Vive les Crétois et les Grecs… Puisse ce peuple simple échapper à l’influence du parti malveillant à son égard. Le destin s’accomplira de lui-même… Et tous les Grecs et les Crétois, malgré qu’il soit déjà tard, descendront sur le champ de bataille commun… Ils y viendront lorsque les sentiments naturels du peuple prendront le dessus sur les politiciens myopes et timides. Ils ne feront pas cela pour nous… Nous mènerons à bien notre affaire, sans eux… Ils sortiront pour eux-mêmes, pour leurs propres intérêts, comme les Serbes sortirent, comme les Roumains sortirent, après être demeurés longuement indécis. Ils descendront sur le champ de bataille commun, et la Russie les défendra pour son propre profit moral, pour apaiser les discordes au sein de la grande Église d’Orient.
L’histoire a marié la Russie et la Grèce dans une union spirituelle, et la dissolution de ce mariage serait mortelle pour les deux parties, si pas aujourd’hui, dans un lointain avenir.
«Et les Phanariotes?», me demandera-t-on? La question des Phanariotes n’est pas aussi simple que d’aucuns le pensent. La question des Phanariotes est une question difficile, très difficile.

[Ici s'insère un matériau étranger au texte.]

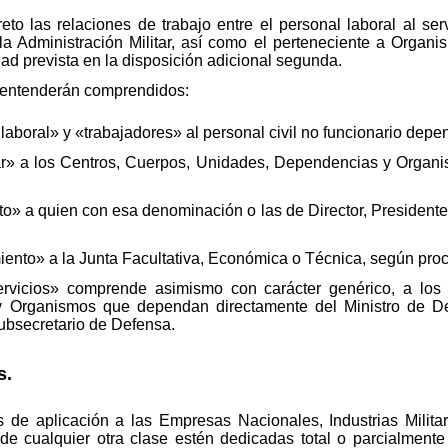
eto las relaciones de trabajo entre el personal laboral al se
la Administración Militar, así como el perteneciente a Orga
dad prevista en la disposición adicional segunda.
e entenderán comprendidos:
aboral» y «trabajadores» al personal civil no funcionario depend
ar» a los Centros, Cuerpos, Unidades, Dependencias y Organi
» a quien con esa denominación o las de Director, Presidente u 
iento» a la Junta Facultativa, Económica o Técnica, según proc
ervicios» comprende asimismo con carácter genérico, a los
, y Organismos que dependan directamente del Ministro de D
Subsecretario de Defensa.
s.
 de aplicación a las Empresas Nacionales, Industrias Militar
de cualquier otra clase estén dedicadas total o parcialmente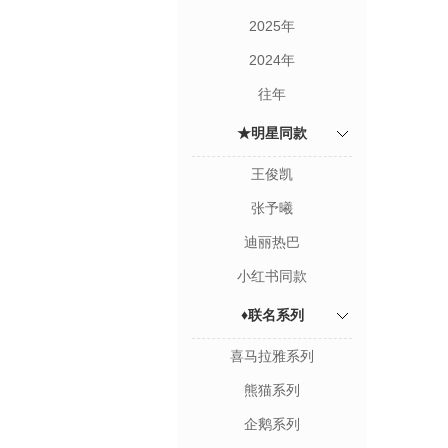
2025年
2024年
往年
★明星同款
王俊凯
张予曦
迪丽热巴
小红书同款
♦联名系列
喜马拉雅系列
熊猫系列
企鹅系列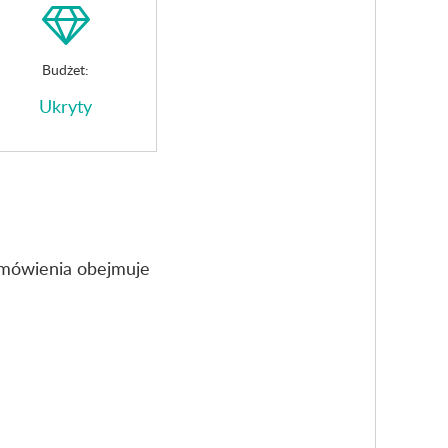
Budżet:
Ukryty
amówienia obejmuje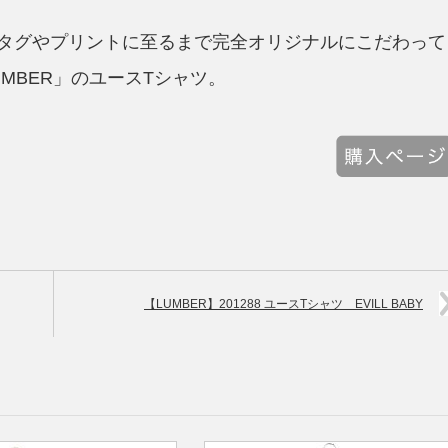
タグやプリントに至るまで完全オリジナルにこだわって
MBER」のユースTシャツ。
【LUMBER】201288 ユースTシャツ EVILL BABY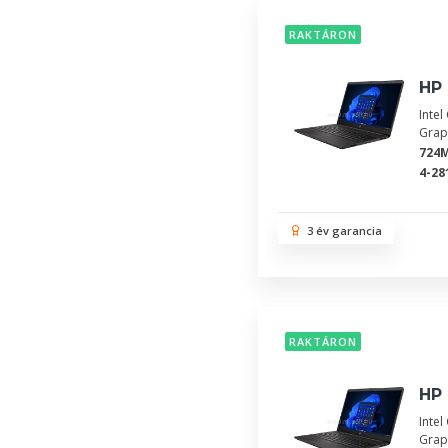
RAKTÁRON
HP 
Inte
Grap
724
4-28
3 év garancia
RAKTÁRON
HP 
Inte
Grap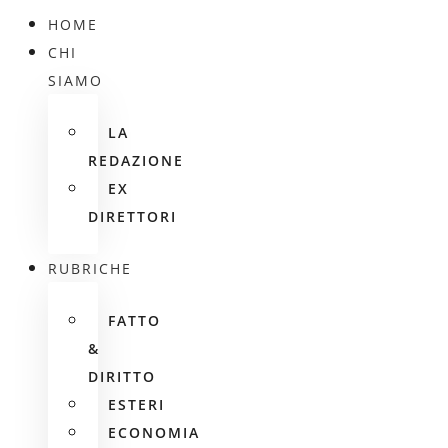
HOME
CHI
SIAMO
LA
REDAZIONE
EX
DIRETTORI
RUBRICHE
FATTO
&
DIRITTO
ESTERI
ECONOMIA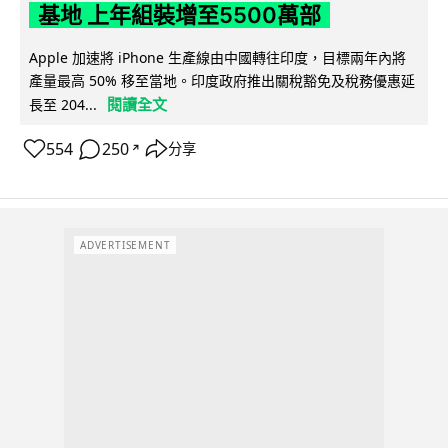
基地 上年組裝增至5500萬部
Apple 加速將 iPhone 生產線由中國轉往印度，目標兩年內將
產量最高 50% 移至當地。印度政府推出關稅豁免及稅務優惠延
閱讀全文
長至 204...
554
250
分享
↗
ADVERTISEMENT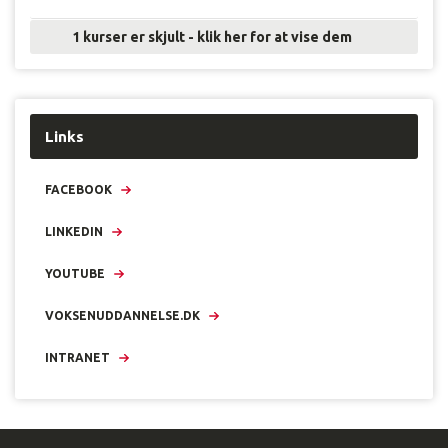
1 kurser er skjult - klik her for at vise dem
Links
FACEBOOK
LINKEDIN
YOUTUBE
VOKSENUDDANNELSE.DK
INTRANET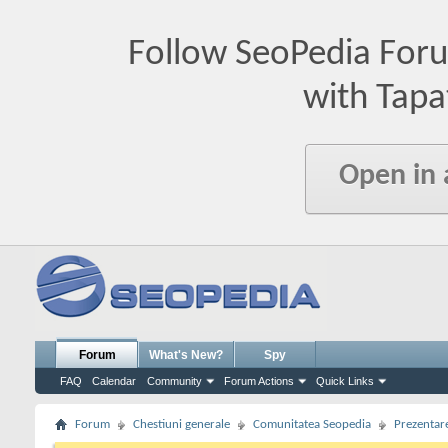
Follow SeoPedia For
with Tapa
Open in
Forum
What's New?
Spy
FAQ
Calendar
Community
Forum Actions
Quick Links
Forum
Chestiuni generale
Comunitatea Seopedia
Prezentare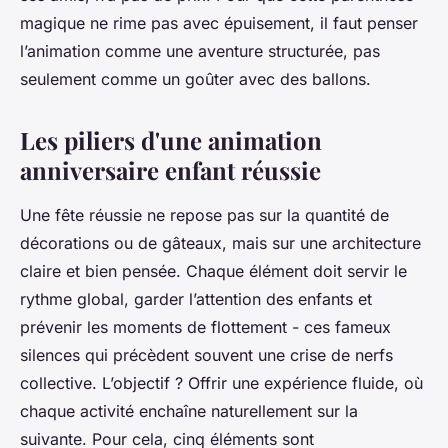
magique ne rime pas avec épuisement, il faut penser
l’animation comme une aventure structurée, pas
seulement comme un goûter avec des ballons.
Les piliers d'une animation
anniversaire enfant réussie
Une fête réussie ne repose pas sur la quantité de
décorations ou de gâteaux, mais sur une architecture
claire et bien pensée. Chaque élément doit servir le
rythme global, garder l’attention des enfants et
prévenir les moments de flottement - ces fameux
silences qui précèdent souvent une crise de nerfs
collective. L’objectif ? Offrir une expérience fluide, où
chaque activité enchaîne naturellement sur la
suivante. Pour cela, cinq éléments sont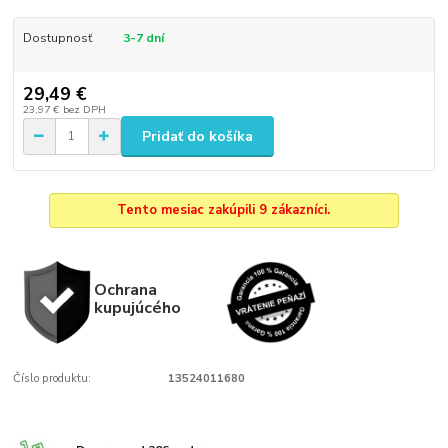
Dostupnosť
3-7 dní
29,49 €
23,97 €
bez DPH
Pridať do košíka
Tento mesiac zakúpili 9 zákazníci.
Ochrana
kupujúcého
Číslo produktu:
13524011680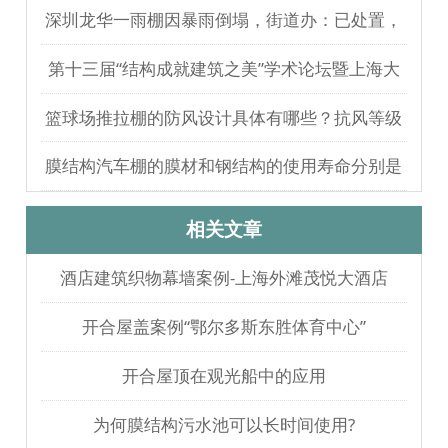
满完成
深圳龙华一雨棚因暴雨倒塌，街道办：已处置，
无人员伤亡
第十三届“结构成就建筑之美”学术论坛暨上海大
歌剧院观摩
篮球场推拉棚的防风设计具体有哪些？抗风等级
如何测试验证？
膜结构汽车棚的膜材和钢结构的使用寿命分别是
多久？
相关文章
酒店建筑织物幕墙案例-上海外滩茂悦大酒店
开合屋盖案例“鄂尔多斯东胜体育中心”
开合屋顶在观光船中的应用
为何膜结构污水池可以长时间使用?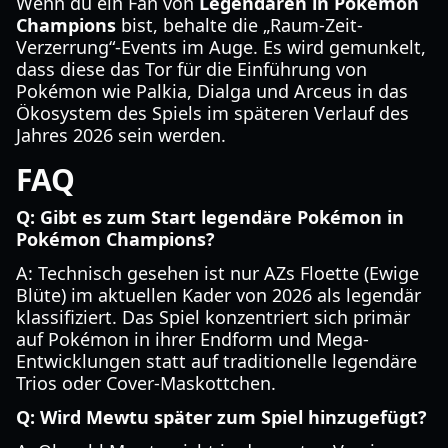
Wenn du ein Fan von
Legendären in Pokémon
Champions
bist, behalte die „Raum-Zeit-
Verzerrung“-Events im Auge. Es wird gemunkelt,
dass diese das Tor für die Einführung von
Pokémon wie Palkia, Dialga und Arceus in das
Ökosystem des Spiels im späteren Verlauf des
Jahres 2026 sein werden.
FAQ
Q: Gibt es zum Start legendäre Pokémon in
Pokémon Champions?
A: Technisch gesehen ist nur AZs Floette (Ewige
Blüte) im aktuellen Kader von 2026 als legendär
klassifiziert. Das Spiel konzentriert sich primär
auf Pokémon in ihrer Endform und Mega-
Entwicklungen statt auf traditionelle legendäre
Trios oder Cover-Maskottchen.
Q: Wird Mewtu später zum Spiel hinzugefügt?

Il n’est pas opportun d’entrer ici dans ses détails. Je dirai simplement que soit nous n’y voyons goutte, soit nous l’ignorons délibérément. Je ne puis affirmer qu’une chose : les Phanariotes sont les principaux défenseurs, dans le sens orthodoxe du terme, de l’hellénisme en Orient, et dès lors que nous serons proches d’eux, ils deviendront nos amis les plus sûrs, mais, dis-je, quand nous serons très proches.